The fantasy is that there is a vast and organized group of selected powerful people who engaged with Epstein in the sexual and ritual abuse of children. This cabal includes some of the world’s most influential people, who all happen to be opposed to the political posturing of the conspiracists. Epstein’s lenient treatment is taken as evidence of the shadowy cult’s power and not simply the sad fact of life that in modern America, the rich are never held to the same accountable standard as the rest of us.

Trump, and his surrogates, fed this conspiratorial fantasy to energize their base of voters against the Democrats. The more the base believed, the more energized they became, and the more likely that Trump and company would be swept into power. The fact that it is fantasy would be irrelevant.

Except the rules say otherwise.

The conspiracy cannot be untrue, and Trump supporters know this. It has to be true, and he and his squad of righteous people were going to expose all of it.

Only they didn’t.

They tried to sweep it under the rug. The released information fell far short of what they promised. They lied about it, and for the first time, Trump told them lies that they did not want to hear.

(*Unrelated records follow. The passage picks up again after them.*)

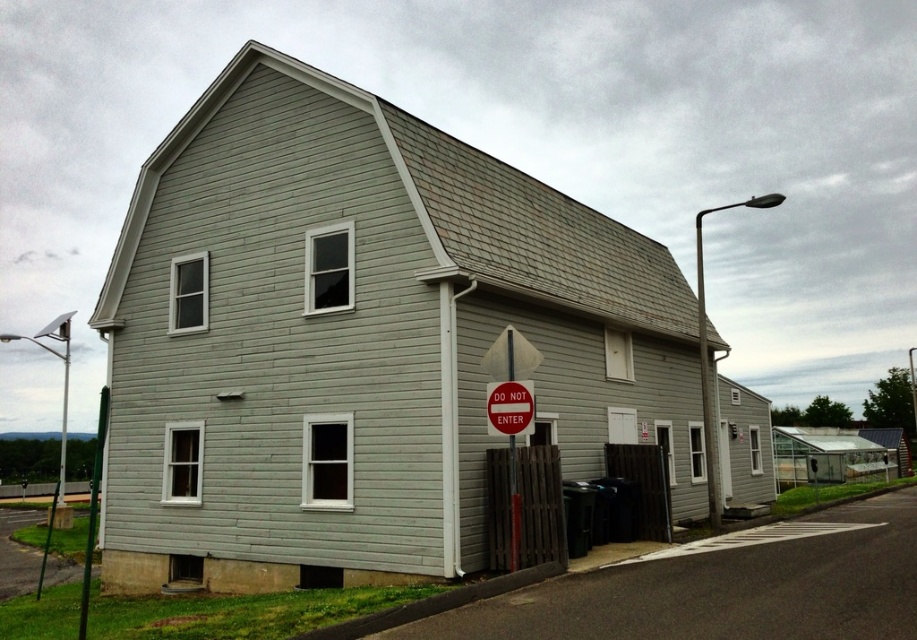 Question: Can you confirm if red plastic sign at lower center is wider than red plastic sign at center?

Choices:
 (A) yes
 (B) no

Answer: (A)

Question: Estimate the real-world distances between objects in this image. Which object is farther from the metallic pole at left?

Choices:
 (A) red plastic sign at lower center
 (B) smooth gray siding at center
 (C) red plastic sign at center

Answer: (A)

Question: Which point is farther from the camera taking this photo?

Choices:
 (A) (x=509, y=481)
 (B) (x=53, y=508)
 (C) (x=529, y=406)

Answer: (B)

Question: Is red plastic sign at lower center above metallic pole at left?

Choices:
 (A) no
 (B) yes

Answer: (B)

Question: Which object is positioned closest to the red plastic sign at lower center?

Choices:
 (A) metallic pole at left
 (B) red plastic sign at center

Answer: (B)

Question: Can you confirm if smooth gray siding at center is positioned to the right of red plastic sign at lower center?

Choices:
 (A) no
 (B) yes

Answer: (B) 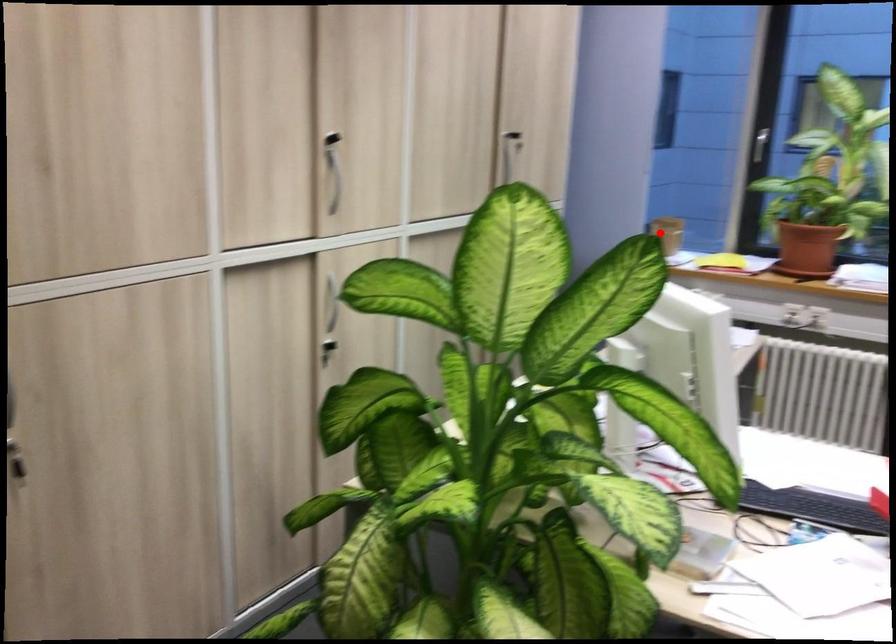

The conspiracists are on the side of the angels. They are defending and saving children by exposing the “truth,” and that is why this story will not die like so many other examples of Trump’s blatant corruption. For the base to accept that there is nothing there and move on to something else, they must accept that they were the naive fools and that they never were on the side of the angels. People don’t work that way—hence the trap.

Maybe Trump will still squirm out of it. Like Clinton before him, he’s proved an evolutionary marvel at escaping political pitfalls, but every story comes to an end, and maybe, just maybe, this is his.